#### Task material
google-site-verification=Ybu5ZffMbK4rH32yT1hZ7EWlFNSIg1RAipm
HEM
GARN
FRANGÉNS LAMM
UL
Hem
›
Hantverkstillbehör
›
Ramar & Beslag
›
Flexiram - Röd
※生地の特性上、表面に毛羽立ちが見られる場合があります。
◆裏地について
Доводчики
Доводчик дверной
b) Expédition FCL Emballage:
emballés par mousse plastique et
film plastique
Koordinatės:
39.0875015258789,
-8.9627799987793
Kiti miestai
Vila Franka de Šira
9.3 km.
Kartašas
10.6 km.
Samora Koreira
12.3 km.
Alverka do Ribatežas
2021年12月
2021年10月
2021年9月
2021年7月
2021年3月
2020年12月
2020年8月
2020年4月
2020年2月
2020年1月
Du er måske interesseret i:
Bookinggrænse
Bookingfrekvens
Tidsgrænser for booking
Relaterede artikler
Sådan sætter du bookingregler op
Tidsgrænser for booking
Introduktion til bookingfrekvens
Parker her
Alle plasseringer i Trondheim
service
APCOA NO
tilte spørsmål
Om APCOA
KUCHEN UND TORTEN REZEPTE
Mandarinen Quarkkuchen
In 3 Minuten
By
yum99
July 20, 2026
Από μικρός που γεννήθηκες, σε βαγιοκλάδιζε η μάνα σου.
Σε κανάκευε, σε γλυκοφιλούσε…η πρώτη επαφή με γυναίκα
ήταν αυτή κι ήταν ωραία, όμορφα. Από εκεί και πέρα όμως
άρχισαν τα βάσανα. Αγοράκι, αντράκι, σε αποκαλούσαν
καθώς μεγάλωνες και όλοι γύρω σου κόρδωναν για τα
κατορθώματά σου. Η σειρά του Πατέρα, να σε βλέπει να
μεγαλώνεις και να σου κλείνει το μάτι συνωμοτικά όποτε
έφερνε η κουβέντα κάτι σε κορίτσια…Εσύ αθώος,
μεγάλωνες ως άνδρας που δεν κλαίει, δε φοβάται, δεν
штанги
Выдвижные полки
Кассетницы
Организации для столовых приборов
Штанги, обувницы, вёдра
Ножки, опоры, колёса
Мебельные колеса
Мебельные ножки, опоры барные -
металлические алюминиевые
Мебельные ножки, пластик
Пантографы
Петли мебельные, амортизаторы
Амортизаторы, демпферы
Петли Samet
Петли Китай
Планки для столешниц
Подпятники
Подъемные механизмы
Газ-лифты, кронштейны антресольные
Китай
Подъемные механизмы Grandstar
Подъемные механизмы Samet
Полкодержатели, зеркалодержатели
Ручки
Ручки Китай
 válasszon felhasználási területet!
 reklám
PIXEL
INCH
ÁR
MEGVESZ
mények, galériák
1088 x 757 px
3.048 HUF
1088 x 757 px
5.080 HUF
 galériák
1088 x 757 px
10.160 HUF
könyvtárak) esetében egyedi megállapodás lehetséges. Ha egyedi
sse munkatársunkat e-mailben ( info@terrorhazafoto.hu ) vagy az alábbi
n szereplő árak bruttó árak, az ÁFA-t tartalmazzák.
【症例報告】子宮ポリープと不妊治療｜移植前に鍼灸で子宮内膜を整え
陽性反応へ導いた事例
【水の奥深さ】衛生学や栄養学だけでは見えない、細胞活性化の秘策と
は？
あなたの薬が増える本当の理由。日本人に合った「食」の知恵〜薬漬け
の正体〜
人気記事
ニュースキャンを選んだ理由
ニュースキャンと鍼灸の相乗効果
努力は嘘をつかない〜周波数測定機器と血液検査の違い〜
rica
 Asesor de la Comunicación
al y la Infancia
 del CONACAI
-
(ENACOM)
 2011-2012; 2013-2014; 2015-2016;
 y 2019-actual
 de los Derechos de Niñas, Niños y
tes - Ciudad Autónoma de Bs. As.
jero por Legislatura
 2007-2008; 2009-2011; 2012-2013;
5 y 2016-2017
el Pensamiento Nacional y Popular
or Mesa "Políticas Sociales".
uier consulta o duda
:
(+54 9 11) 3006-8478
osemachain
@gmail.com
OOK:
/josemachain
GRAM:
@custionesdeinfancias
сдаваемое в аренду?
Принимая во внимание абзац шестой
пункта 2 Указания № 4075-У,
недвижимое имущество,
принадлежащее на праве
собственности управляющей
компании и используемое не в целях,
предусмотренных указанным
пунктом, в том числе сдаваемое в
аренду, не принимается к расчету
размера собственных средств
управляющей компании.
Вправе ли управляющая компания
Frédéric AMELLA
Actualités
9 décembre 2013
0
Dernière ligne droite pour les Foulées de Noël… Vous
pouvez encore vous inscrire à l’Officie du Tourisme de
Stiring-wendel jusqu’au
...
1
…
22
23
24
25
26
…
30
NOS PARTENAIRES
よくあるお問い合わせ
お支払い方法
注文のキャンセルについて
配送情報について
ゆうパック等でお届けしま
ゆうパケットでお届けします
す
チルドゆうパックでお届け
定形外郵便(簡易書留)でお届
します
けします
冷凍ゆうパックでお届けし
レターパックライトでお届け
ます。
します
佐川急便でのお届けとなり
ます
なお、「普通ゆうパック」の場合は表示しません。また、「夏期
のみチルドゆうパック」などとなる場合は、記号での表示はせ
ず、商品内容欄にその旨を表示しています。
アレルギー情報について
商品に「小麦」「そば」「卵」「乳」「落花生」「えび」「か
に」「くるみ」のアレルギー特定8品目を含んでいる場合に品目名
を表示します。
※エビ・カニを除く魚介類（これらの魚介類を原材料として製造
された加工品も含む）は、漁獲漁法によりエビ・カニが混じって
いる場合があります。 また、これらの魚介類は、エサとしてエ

#### What is expected
Write out each record again, keeping every word as it is.

#### Output of the exercise
google-site-verification=Ybu5ZffMbK4rH32yT1hZ7EWlFNSIg1RAipm
HEM
GARN
FRANGÉNS LAMM
UL
Hem
›
Hantverkstillbehör
›
Ramar & Beslag
›
Flexiram - Röd
※生地の特性上、表面に毛羽立ちが見られる場合があります。
◆裏地について
Доводчики
Доводчик дверной
b) Expédition FCL Emballage:
emballés par mousse plastique et
film plastique
Koordinatės:
39.0875015258789,
-8.9627799987793
Kiti miestai
Vila Franka de Šira
9.3 km.
Kartašas
10.6 km.
Samora Koreira
12.3 km.
Alverka do Ribatežas
2021年12月
2021年10月
2021年9月
2021年7月
2021年3月
2020年12月
2020年8月
2020年4月
2020年2月
2020年1月
Du er måske interesseret i:
Bookinggrænse
Bookingfrekvens
Tidsgrænser for booking
Relaterede artikler
Sådan sætter du bookingregler op
Tidsgrænser for booking
Introduktion til bookingfrekvens
Parker her
Alle plasseringer i Trondheim
service
APCOA NO
tilte spørsmål
Om APCOA
KUCHEN UND TORTEN REZEPTE
Mandarinen Quarkkuchen
In 3 Minuten
By
yum99
July 20, 2026
Από μικρός που γεννήθηκες, σε βαγιοκλάδιζε η μάνα σου.
Σε κανάκευε, σε γλυκοφιλούσε…η πρώτη επαφή με γυναίκα
ήταν αυτή κι ήταν ωραία, όμορφα. Από εκεί και πέρα όμως
άρχισαν τα βάσανα. Αγοράκι, αντράκι, σε αποκαλούσαν
καθώς μεγάλωνες και όλοι γύρω σου κόρδωναν για τα
κατορθώματά σου. Η σειρά του Πατέρα, να σε βλέπει να
μεγαλώνεις και να σου κλείνει το μάτι συνωμοτικά όποτε
έφερνε η κουβέντα κάτι σε κορίτσια…Εσύ αθώος,
μεγάλωνες ως άνδρας που δεν κλαίει, δε φοβάται, δεν
штанги
Выдвижные полки
Кассетницы
Организации для столовых приборов
Штанги, обувницы, вёдра
Ножки, опоры, колёса
Мебельные колеса
Мебельные ножки, опоры барные -
металлические алюминиевые
Мебельные ножки, пластик
Пантографы
Петли мебельные, амортизаторы
Амортизаторы, демпферы
Петли Samet
Петли Китай
Планки для столешниц
Подпятники
Подъемные механизмы
Газ-лифты, кронштейны антресольные
Китай
Подъемные механизмы Grandstar
Подъемные механизмы Samet
Полкодержатели, зеркалодержатели
Ручки
Ручки Китай
 válasszon felhasználási területet!
 reklám
PIXEL
INCH
ÁR
MEGVESZ
mények, galériák
1088 x 757 px
3.048 HUF
1088 x 757 px
5.080 HUF
 galériák
1088 x 757 px
10.160 HUF
könyvtárak) esetében egyedi megállapodás lehetséges. Ha egyedi
sse munkatársunkat e-mailben ( info@terrorhazafoto.hu ) vagy az alábbi
n szereplő árak bruttó árak, az ÁFA-t tartalmazzák.
【症例報告】子宮ポリープと不妊治療｜移植前に鍼灸で子宮内膜を整え
陽性反応へ導いた事例
【水の奥深さ】衛生学や栄養学だけでは見えない、細胞活性化の秘策と
は？
あなたの薬が増える本当の理由。日本人に合った「食」の知恵〜薬漬け
の正体〜
人気記事
ニュースキャンを選んだ理由
ニュースキャンと鍼灸の相乗効果
努力は嘘をつかない〜周波数測定機器と血液検査の違い〜
rica
 Asesor de la Comunicación
al y la Infancia
 del CONACAI
-
(ENACOM)
 2011-2012; 2013-2014; 2015-2016;
 y 2019-actual
 de los Derechos de Niñas, Niños y
tes - Ciudad Autónoma de Bs. As.
jero por Legislatura
 2007-2008; 2009-2011; 2012-2013;
5 y 2016-2017
el Pensamiento Nacional y Popular
or Mesa "Políticas Sociales".
uier consulta o duda
:
(+54 9 11) 3006-8478
osemachain
@gmail.com
OOK:
/josemachain
GRAM:
@custionesdeinfancias
сдаваемое в аренду?
Принимая во внимание абзац шестой
пункта 2 Указания № 4075-У,
недвижимое имущество,
принадлежащее на праве
собственности управляющей
компании и используемое не в целях,
предусмотренных указанным
пунктом, в том числе сдаваемое в
аренду, не принимается к расчету
размера собственных средств
управляющей компании.
Вправе ли управляющая компания
Frédéric AMELLA
Actualités
9 décembre 2013
0
Dernière ligne droite pour les Foulées de Noël… Vous
pouvez encore vous inscrire à l’Officie du Tourisme de
Stiring-wendel jusqu’au
...
1
…
22
23
24
25
26
…
30
NOS PARTENAIRES
よくあるお問い合わせ
お支払い方法
注文のキャンセルについて
配送情報について
ゆうパック等でお届けしま
ゆうパケットでお届けします
す
チルドゆうパックでお届け
定形外郵便(簡易書留)でお届
します
けします
冷凍ゆうパックでお届けし
レターパックライトでお届け
ます。
します
佐川急便でのお届けとなり
ます
なお、「普通ゆうパック」の場合は表示しません。また、「夏期
のみチルドゆうパック」などとなる場合は、記号での表示はせ
ず、商品内容欄にその旨を表示しています。
アレルギー情報について
商品に「小麦」「そば」「卵」「乳」「落花生」「えび」「か
に」「くるみ」のアレルギー特定8品目を含んでいる場合に品目名
を表示します。
※エビ・カニを除く魚介類（これらの魚介類を原材料として製造
された加工品も含む）は、漁獲漁法によりエビ・カニが混じって
いる場合があります。 また、これらの魚介類は、エサとしてエ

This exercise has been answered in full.